**Your instructions:**
Pictures in the data should be dropped; transcribe exactly the lines from the one that has "Vereinigte Verlagsauslieferung" through the one that has "забезпечити прийом, реєстрацію заяв та".

**Records supplied:**

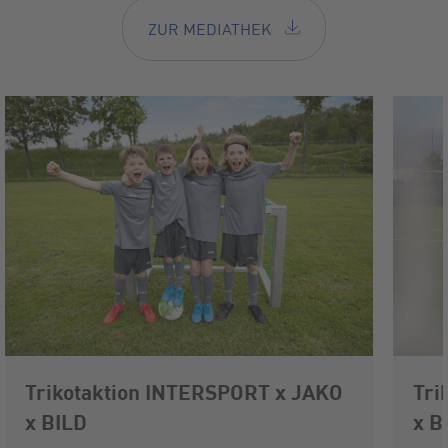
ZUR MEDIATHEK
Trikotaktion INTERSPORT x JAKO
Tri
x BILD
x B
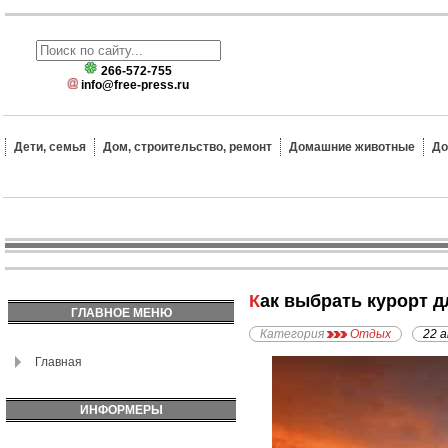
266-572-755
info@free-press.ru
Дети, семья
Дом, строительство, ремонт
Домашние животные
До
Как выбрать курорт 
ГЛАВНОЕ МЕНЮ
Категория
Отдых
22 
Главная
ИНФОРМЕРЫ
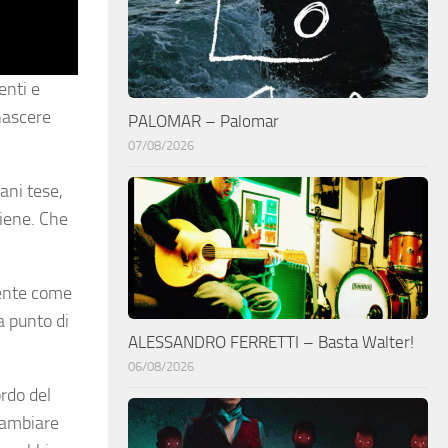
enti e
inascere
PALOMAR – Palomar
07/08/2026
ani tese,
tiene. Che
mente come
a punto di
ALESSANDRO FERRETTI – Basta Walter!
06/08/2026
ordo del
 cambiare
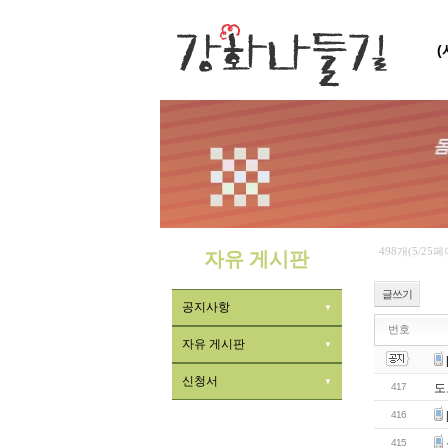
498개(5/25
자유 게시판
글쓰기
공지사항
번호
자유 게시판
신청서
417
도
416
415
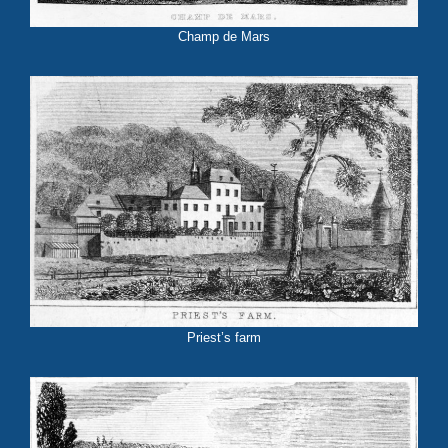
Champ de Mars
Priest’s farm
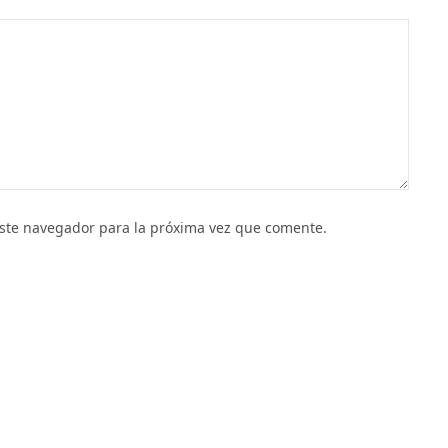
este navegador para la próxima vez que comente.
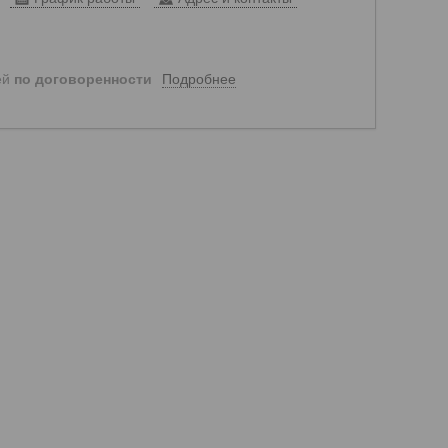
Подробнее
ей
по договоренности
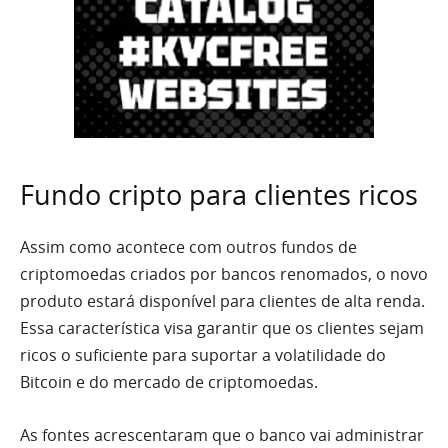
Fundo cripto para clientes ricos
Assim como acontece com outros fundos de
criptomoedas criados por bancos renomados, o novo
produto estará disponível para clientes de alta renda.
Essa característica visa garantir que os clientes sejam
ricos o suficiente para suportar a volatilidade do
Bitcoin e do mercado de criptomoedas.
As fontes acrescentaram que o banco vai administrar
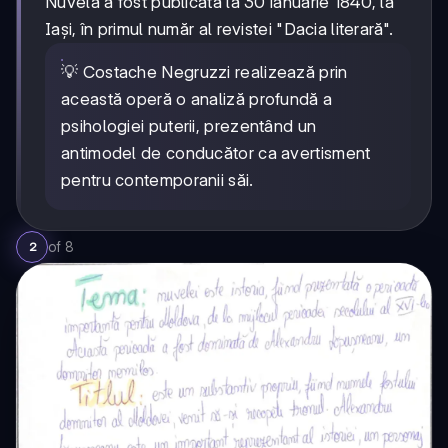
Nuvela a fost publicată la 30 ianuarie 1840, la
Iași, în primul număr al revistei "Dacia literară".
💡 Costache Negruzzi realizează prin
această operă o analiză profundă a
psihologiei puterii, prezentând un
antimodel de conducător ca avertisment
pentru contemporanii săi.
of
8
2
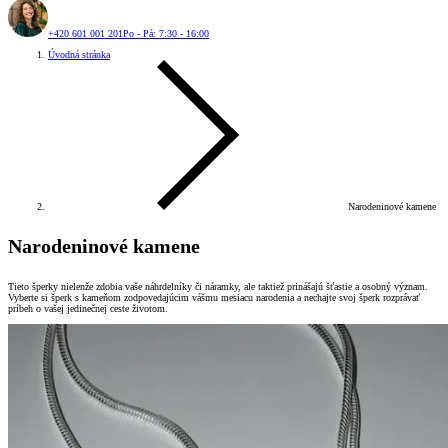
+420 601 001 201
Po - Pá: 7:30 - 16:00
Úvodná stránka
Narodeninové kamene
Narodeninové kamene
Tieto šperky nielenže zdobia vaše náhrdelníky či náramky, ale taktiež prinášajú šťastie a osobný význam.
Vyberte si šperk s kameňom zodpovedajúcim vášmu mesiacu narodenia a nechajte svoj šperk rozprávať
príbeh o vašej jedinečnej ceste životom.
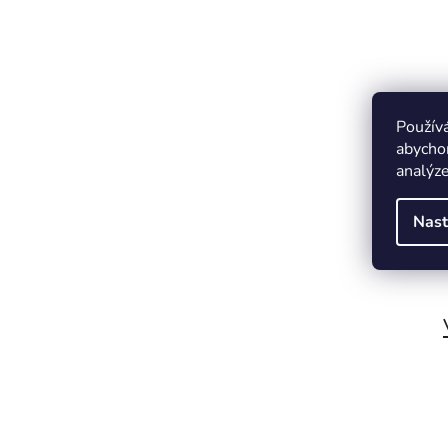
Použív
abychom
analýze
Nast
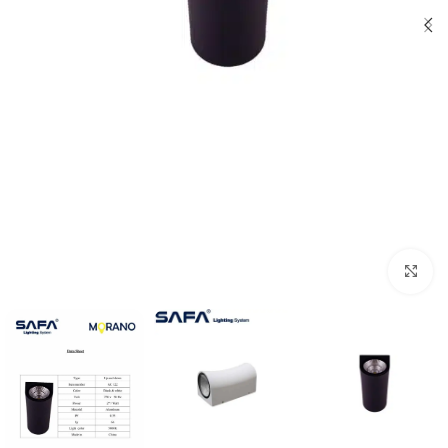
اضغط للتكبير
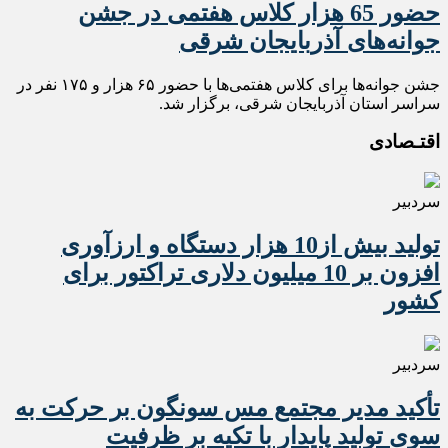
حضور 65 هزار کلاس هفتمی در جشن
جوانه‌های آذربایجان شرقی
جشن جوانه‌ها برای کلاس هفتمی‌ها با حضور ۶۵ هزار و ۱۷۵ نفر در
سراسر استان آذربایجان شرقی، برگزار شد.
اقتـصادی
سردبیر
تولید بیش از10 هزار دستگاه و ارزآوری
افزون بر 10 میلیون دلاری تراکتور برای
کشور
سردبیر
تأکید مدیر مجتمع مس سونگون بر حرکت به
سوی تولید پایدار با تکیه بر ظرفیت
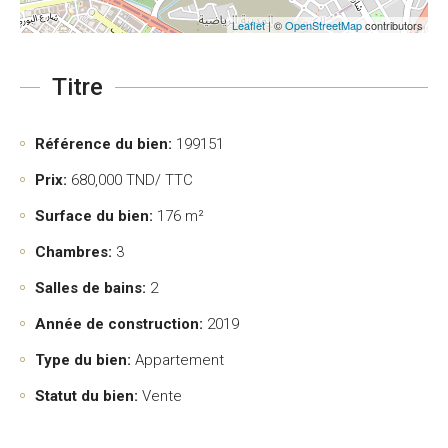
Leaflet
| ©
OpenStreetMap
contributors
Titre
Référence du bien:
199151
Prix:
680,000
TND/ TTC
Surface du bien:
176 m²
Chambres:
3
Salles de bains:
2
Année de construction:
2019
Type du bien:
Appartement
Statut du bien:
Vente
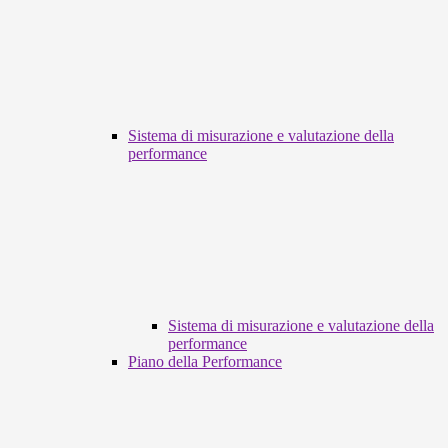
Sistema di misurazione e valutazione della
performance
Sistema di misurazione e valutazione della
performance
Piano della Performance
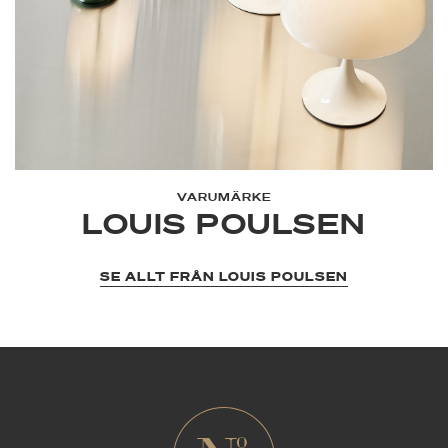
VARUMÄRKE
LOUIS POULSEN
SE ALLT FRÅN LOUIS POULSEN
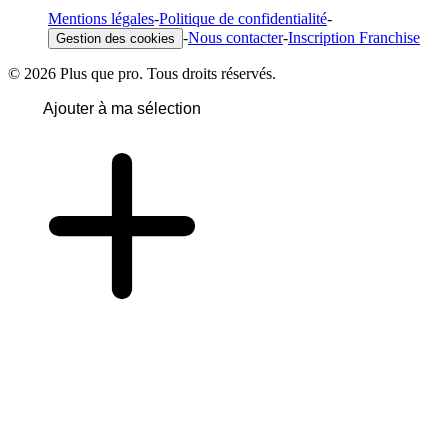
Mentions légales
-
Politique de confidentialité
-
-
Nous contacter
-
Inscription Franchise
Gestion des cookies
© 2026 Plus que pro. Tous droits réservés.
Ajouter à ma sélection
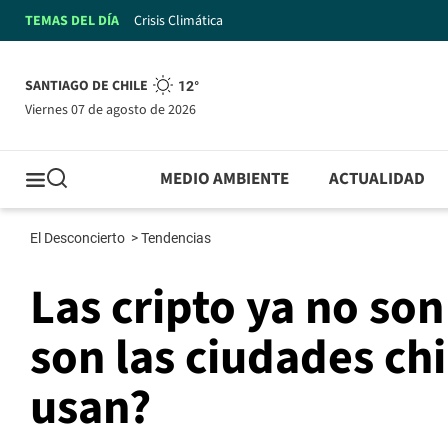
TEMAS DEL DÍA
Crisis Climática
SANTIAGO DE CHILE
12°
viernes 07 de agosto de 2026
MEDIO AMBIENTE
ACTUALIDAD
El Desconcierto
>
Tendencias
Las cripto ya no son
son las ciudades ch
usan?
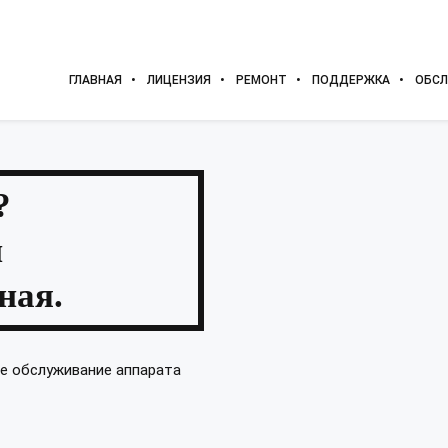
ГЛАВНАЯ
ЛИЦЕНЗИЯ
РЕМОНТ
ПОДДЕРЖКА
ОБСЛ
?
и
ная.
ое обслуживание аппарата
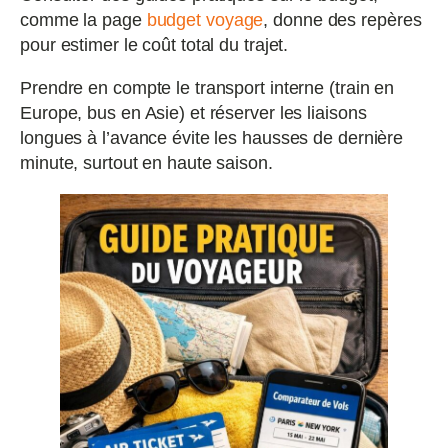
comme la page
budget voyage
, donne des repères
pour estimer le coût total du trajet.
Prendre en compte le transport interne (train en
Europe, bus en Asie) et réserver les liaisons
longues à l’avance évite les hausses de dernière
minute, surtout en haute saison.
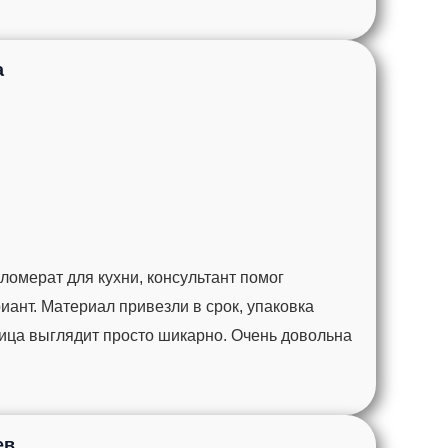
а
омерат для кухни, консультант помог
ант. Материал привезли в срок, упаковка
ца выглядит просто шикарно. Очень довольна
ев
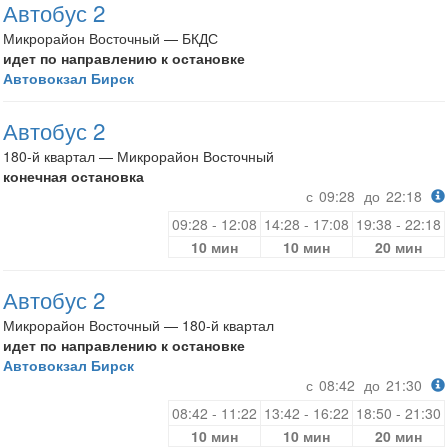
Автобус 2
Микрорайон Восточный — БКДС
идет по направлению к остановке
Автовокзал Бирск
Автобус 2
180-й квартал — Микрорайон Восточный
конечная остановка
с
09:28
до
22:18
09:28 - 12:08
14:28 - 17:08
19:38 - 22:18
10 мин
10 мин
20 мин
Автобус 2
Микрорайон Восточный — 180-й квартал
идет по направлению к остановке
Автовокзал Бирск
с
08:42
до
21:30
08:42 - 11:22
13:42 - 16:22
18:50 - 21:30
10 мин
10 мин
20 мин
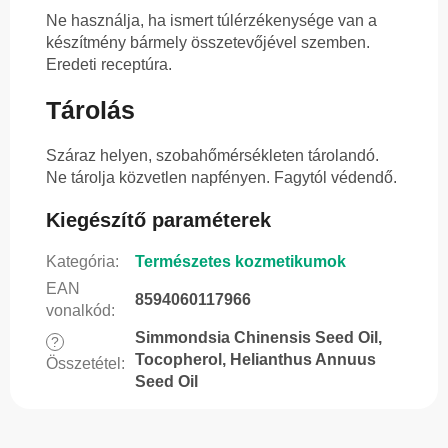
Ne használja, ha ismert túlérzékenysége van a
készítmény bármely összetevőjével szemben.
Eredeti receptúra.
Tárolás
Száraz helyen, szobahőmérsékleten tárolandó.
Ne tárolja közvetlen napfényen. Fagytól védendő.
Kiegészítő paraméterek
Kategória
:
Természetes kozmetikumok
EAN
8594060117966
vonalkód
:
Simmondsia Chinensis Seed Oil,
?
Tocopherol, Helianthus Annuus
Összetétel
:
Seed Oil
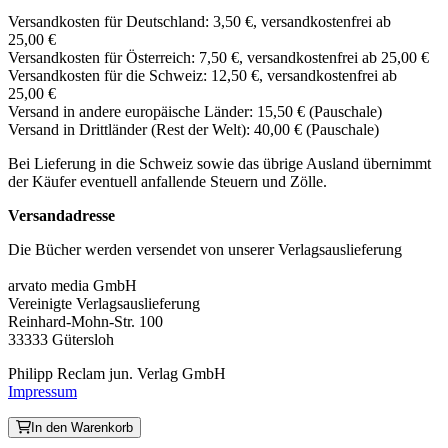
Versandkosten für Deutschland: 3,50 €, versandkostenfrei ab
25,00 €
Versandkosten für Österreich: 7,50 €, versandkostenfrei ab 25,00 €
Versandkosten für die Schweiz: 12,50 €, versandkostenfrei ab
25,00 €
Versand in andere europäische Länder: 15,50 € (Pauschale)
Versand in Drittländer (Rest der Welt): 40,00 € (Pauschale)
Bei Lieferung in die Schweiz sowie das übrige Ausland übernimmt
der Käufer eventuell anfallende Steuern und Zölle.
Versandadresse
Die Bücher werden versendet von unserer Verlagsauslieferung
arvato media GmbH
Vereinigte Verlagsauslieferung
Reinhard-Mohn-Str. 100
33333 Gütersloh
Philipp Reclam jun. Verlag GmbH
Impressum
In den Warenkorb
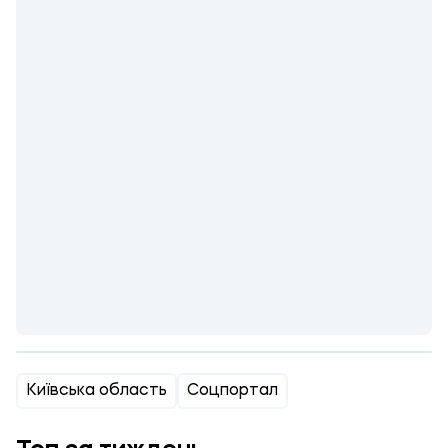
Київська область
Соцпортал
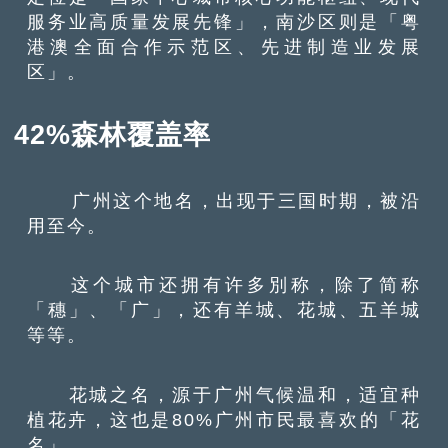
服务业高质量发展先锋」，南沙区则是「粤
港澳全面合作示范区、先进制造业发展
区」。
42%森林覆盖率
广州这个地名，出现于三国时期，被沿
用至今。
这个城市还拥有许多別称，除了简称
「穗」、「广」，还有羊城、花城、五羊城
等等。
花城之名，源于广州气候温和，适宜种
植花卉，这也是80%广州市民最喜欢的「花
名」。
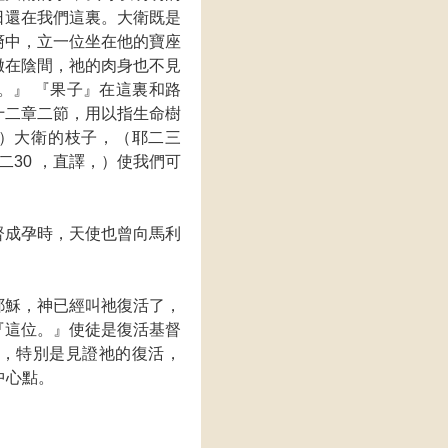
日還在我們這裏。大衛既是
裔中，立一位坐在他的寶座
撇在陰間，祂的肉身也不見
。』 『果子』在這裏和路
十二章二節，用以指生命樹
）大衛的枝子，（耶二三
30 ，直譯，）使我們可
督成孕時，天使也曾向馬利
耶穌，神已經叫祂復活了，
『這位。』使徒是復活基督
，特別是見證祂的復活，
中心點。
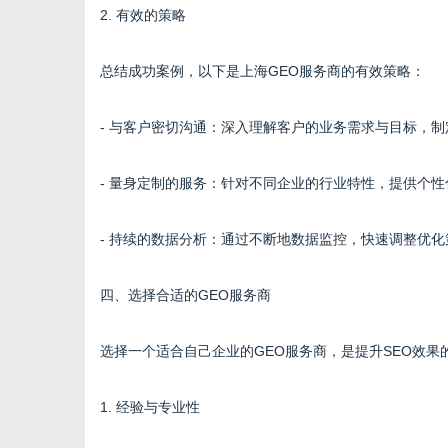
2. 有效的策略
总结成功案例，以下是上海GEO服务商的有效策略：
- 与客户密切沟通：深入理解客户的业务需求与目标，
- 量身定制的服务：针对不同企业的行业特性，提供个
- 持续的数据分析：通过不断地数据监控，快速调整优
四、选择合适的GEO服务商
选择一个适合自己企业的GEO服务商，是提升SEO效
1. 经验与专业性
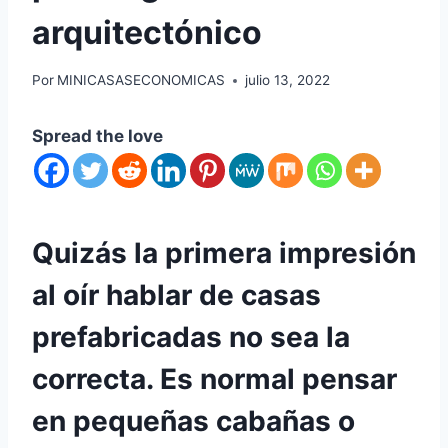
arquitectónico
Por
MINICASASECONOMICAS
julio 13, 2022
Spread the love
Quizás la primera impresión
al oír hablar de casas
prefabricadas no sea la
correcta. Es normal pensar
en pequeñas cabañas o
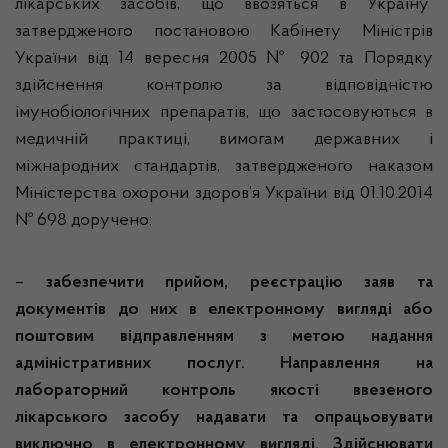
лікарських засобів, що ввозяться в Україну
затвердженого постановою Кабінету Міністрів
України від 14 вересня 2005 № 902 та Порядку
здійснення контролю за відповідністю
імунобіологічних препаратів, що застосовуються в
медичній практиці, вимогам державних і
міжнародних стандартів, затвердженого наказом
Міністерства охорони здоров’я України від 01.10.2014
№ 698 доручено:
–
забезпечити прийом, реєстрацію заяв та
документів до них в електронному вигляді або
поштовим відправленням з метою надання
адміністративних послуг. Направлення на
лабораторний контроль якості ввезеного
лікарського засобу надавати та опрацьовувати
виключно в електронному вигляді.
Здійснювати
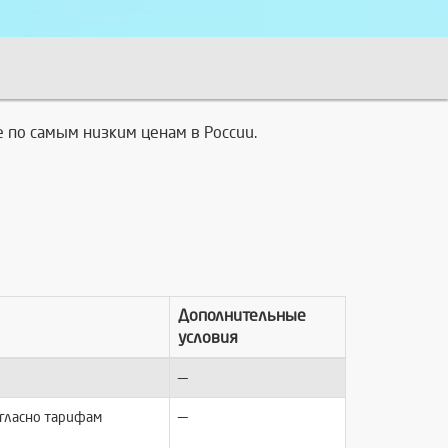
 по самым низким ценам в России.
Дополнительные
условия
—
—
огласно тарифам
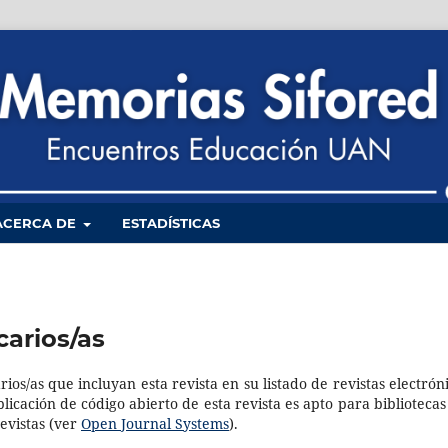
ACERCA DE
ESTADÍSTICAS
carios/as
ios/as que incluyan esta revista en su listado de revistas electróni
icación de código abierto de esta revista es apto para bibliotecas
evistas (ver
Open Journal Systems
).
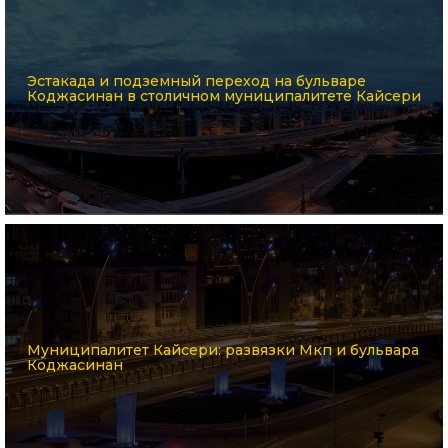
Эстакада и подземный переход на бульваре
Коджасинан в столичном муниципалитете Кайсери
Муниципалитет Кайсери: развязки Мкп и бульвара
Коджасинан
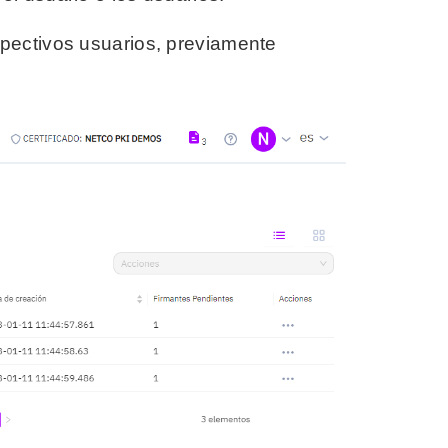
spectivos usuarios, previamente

**Written response:**
Vereinigte Verlagsauslieferung
Reinhard-Mohn-Str. 100
33333 Gütersloh
Philipp Reclam jun. Verlag GmbH
Impressum
In den Warenkorb
Київська область
Соцпортал
服务业高质量发展先锋」，南沙区则是「粤
港澳全面合作示范区、先进制造业发展
区」。
42%森林覆盖率
广州这个地名，出现于三国时期，被沿
用至今。
这个城市还拥有许多別称，除了简称
「穗」、「广」，还有羊城、花城、五羊城
等等。
花城之名，源于广州气候温和，适宜种
植花卉，这也是80%广州市民最喜欢的「花
名」。
日還在我們這裏。大衛既是
裔中，立一位坐在他的寶座
撇在陰間，祂的肉身也不見
。』 『果子』在這裏和路
十二章二節，用以指生命樹
）大衛的枝子，（耶二三
30 ，直譯，）使我們可
督成孕時，天使也曾向馬利
耶穌，神已經叫祂復活了，
『這位。』使徒是復活基督
，特別是見證祂的復活，
中心點。
2. 有效的策略
总结成功案例，以下是上海GEO服务商的有效策略：
- 与客户密切沟通：深入理解客户的业务需求与目标，
- 量身定制的服务：针对不同企业的行业特性，提供个
- 持续的数据分析：通过不断地数据监控，快速调整优
四、选择合适的GEO服务商
选择一个适合自己企业的GEO服务商，是提升SEO效
1. 经验与专业性
arquitectónico
Por
MINICASASECONOMICAS
julio 13, 2022
Spread the love
Quizás la primera impresión
al oír hablar de casas
prefabricadas no sea la
correcta. Es normal pensar
en pequeñas cabañas o
лікарських засобів, що ввозяться в Україну
затвердженого постановою Кабінету Міністрів
України від 14 вересня 2005 № 902 та Порядку
здійснення контролю за відповідністю
імунобіологічних препаратів, що застосовуються в
медичній практиці, вимогам державних і
міжнародних стандартів, затвердженого наказом
Міністерства охорони здоров’я України від 01.10.2014
№ 698 доручено:
–
забезпечити прийом, реєстрацію заяв та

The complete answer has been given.